先日、ウォール街のアイコン的企業である金融大手ゴールドマン・サックスが、社内のドレスコードを緩めると発表した。
パリッとしたスーツ姿のビジネスマンが印象的なウォール街で、カジュアルな格好の人たちが増えることになるのなら、時代の移り変わりを感じる。もっとも、数十年も前なら、米国人ビジネスマンはみんなスーツ姿にハットをかぶっていたが、そんな文化はもうすっかりなくなっており、ファッションも時代とともに変わるものである。いまだにスーツにハット姿で意気揚々と歩いているのは、日本の財務大臣兼副総理ぐらいのものだろう。
ゴールドマン・サックスのニュースを簡単に振り返ると、3月5日に同社は全社員に対して、ドレスコードを緩和すると通達。

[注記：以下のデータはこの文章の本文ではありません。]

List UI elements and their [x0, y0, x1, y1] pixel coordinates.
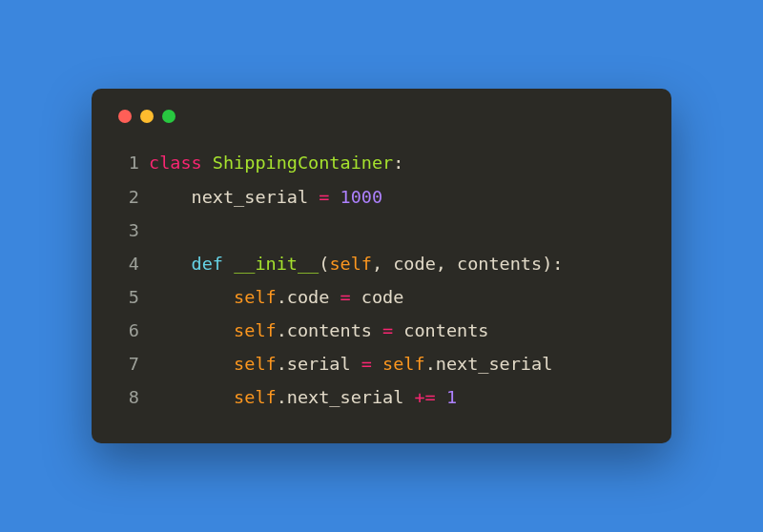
line-content: self.next_serial += 1 [149, 380, 457, 414]
code-token: def [192, 254, 223, 274]
code-line: 6 self.contents = contents [118, 314, 645, 347]
code-token [329, 287, 340, 307]
code-token: __init__ [234, 254, 319, 274]
code-token [372, 320, 382, 340]
code-line: 8 self.next_serial += 1 [118, 380, 645, 414]
code-token: serial [287, 354, 351, 374]
line-content: next_serial = 1000 [149, 180, 382, 214]
code-line: 1class ShippingContainer: [118, 146, 645, 179]
line-number: 5 [118, 280, 139, 314]
code-line: 4 def __init__(self, code, contents): [118, 247, 645, 280]
code-token [149, 254, 192, 274]
code-token: contents [393, 320, 488, 340]
code-token: = [361, 354, 372, 374]
code-token: ( [319, 254, 329, 274]
code-token: = [319, 187, 329, 207]
code-token: code [351, 287, 404, 307]
code-token: . [277, 387, 287, 407]
line-content: def __init__(self, code, contents): [149, 247, 563, 280]
code-token [149, 320, 234, 340]
line-number: 3 [118, 214, 139, 247]
close-icon[interactable] [118, 110, 132, 123]
code-token: 1 [446, 387, 457, 407]
code-token: self [382, 354, 425, 374]
code-token: .next_serial [425, 354, 553, 374]
line-number: 1 [118, 146, 139, 179]
code-line: 3 [118, 214, 645, 247]
line-number: 7 [118, 347, 139, 380]
code-token: += [414, 387, 435, 407]
code-token: class [149, 153, 202, 173]
line-content: self.serial = self.next_serial [149, 347, 552, 380]
code-token: ShippingContainer [213, 153, 393, 173]
code-window: 1class ShippingContainer:2 next_serial =… [92, 89, 671, 442]
code-token [149, 387, 234, 407]
code-token [372, 354, 382, 374]
code-token: contents [287, 320, 372, 340]
code-token: . [277, 287, 287, 307]
code-token: . [277, 354, 287, 374]
code-line: 5 self.code = code [118, 280, 645, 314]
code-token: , code, contents): [372, 254, 563, 274]
code-token: self [329, 254, 372, 274]
code-token: next_serial [287, 387, 404, 407]
code-token [149, 287, 234, 307]
code-token: = [382, 320, 393, 340]
code-token: . [277, 320, 287, 340]
code-token [202, 153, 213, 173]
line-content: self.contents = contents [149, 314, 488, 347]
code-token: self [234, 287, 277, 307]
code-token [436, 387, 446, 407]
minimize-icon[interactable] [140, 110, 154, 123]
zoom-icon[interactable] [162, 110, 175, 123]
code-token: self [234, 387, 277, 407]
line-content: class ShippingContainer: [149, 146, 403, 179]
code-editor: 1class ShippingContainer:2 next_serial =… [118, 146, 645, 414]
line-number: 2 [118, 180, 139, 214]
code-token [403, 387, 414, 407]
code-token: code [287, 287, 330, 307]
window-titlebar [118, 110, 645, 123]
code-token [149, 354, 234, 374]
line-number: 4 [118, 247, 139, 280]
code-token: = [340, 287, 351, 307]
code-token: next_serial [149, 187, 319, 207]
code-token: : [393, 153, 403, 173]
code-line: 7 self.serial = self.next_serial [118, 347, 645, 380]
code-token [329, 187, 340, 207]
code-token [351, 354, 361, 374]
line-content: self.code = code [149, 280, 403, 314]
line-number: 8 [118, 380, 139, 414]
code-token: self [234, 320, 277, 340]
code-token: self [234, 354, 277, 374]
code-line: 2 next_serial = 1000 [118, 180, 645, 214]
line-number: 6 [118, 314, 139, 347]
code-token: 1000 [340, 187, 383, 207]
code-token [223, 254, 234, 274]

「職場におけるカジュアルな環境を求める声が一般的に高まっているという環境の変化」に適応するための措置だと同社幹部が主張していると報じられた。とはいえ、何でも着ていいと言っているわけではなく、「クライアントの期待に反しない服装で」と付け加えている。
実はゴールドマン・サックスに限らず、今、米国では職場での服装が移り変わりつつある。そして、今回のニュースからは、将来のビジネスシーンにおいてどんな服装が「普通」と見なされるようになるのかが見えてくる。日本でも働き方が多様化したことで服装も自由度が高まっているが、米国の動向を中心に見ると、もしかしたら現在の「スーツ」と「Tシャツ」が入れ替わってしまう時代もそう遠くないかもしれないと感じる。
ゴールドマン・サックスの狙いは「働き手の確保」
今回のゴールドマン・サックスの一件では、ドレスコードの緩和の背景に、実は「働き手の確保」があるという。

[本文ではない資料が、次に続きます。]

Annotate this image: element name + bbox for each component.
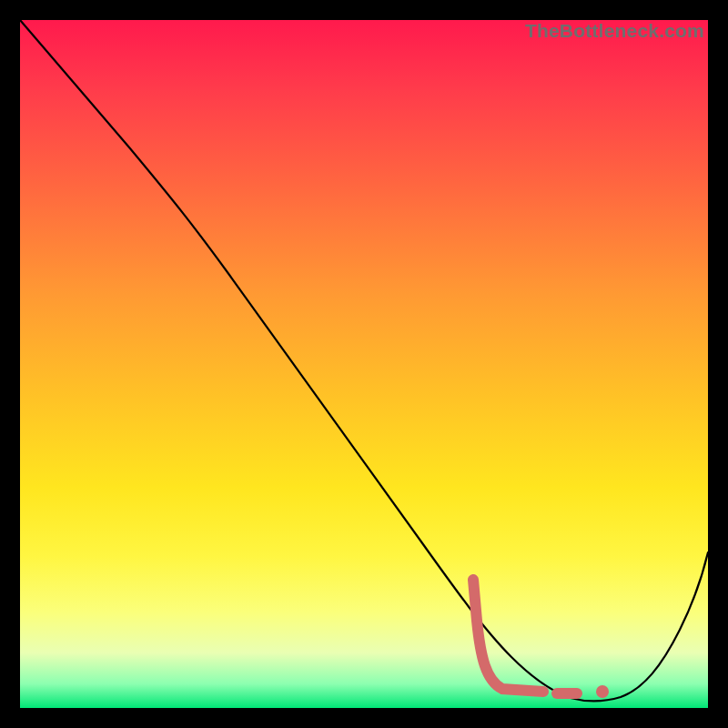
chart-frame: TheBottleneck.com bbox=[20, 20, 708, 708]
chart-svg bbox=[20, 20, 708, 708]
highlight-dot bbox=[596, 685, 609, 698]
bottleneck-curve-path bbox=[20, 20, 708, 701]
highlight-segment bbox=[473, 580, 543, 692]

というのも、今の若者はカジュアルな格好で働ける職場環境を求めているからだ。若者には堅苦しいスーツで出勤するという働き方はあまり好まれない。ゴールドマン・サックスでは職員の8割近くが1981年以降に生まれたミレニアル世代や90年代半ば以降生まれのZ世代で、30代以下。幹部らが彼らにフレキシブルさをアピールしたと見られている。